Solid state CPMAS 13C and 15N NMR spectroscopy in organic geochemistry and how spin dynamics can either aggravate or improve spectra interpretation

Abstract

Because the ongoing discussion about the reliability of solid state cross polarization magic angle spinning (CPMAS) nuclear magnetic resonance (NMR) spectroscopy still leaves uncertainty with respect to its usefulness in organic geochemistry, the present work provides a brief introduction into the basic principles of this technique and gives some explanation about the potential source of non-quantitative results. In addition, relaxation data are supplied which are necessary for the correct adjustment of NMR acquisition parameters. High contents of paramagnetics or moisture indeed affect the CP dynamics, complicating quantification of solid state NMR data obtained with a standard protocol.

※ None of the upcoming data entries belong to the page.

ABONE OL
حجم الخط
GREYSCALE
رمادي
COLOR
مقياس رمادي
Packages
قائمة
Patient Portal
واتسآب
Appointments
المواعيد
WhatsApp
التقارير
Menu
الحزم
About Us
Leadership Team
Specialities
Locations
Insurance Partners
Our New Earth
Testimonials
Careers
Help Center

Whereas the latter can be avoided by carefully drying the sample, the first is often circumvented by demineralization with hydrofluoric acid (HF). Although this can yield considerable organic matter loss, the given examples demonstrate that differences in the intensity distribution of the spectra before and after HF treatment are most likely due to a selective alteration of the relaxation kinetics of protons closely interacting with paramagnetics. It is further shown that single pulse excitation does not necessarily provide quantitative data, since some geopolymers (e.g. cellulose) relax extremely slowly. At high magnetic fields and low spinning speeds, spinning side bands can overlap with relevant signals and obscure the intensity distribution. At spinning speeds >6 kHz, the range of the correct Hartmann–Hahn match is reduced, resulting in a preferential intensity loss of weakly coupling carbons which can be avoided by the application of special pulse sequences. In principal, the acquisition of quantitative CPMAS NMR data from geochemical samples is possible, although this often requires an in depth analysis of the relaxation parameters. Further, the latter also represents a powerful tool for the identification of geochemical compounds by providing additional information about their physical status and their spatial relationships to each other.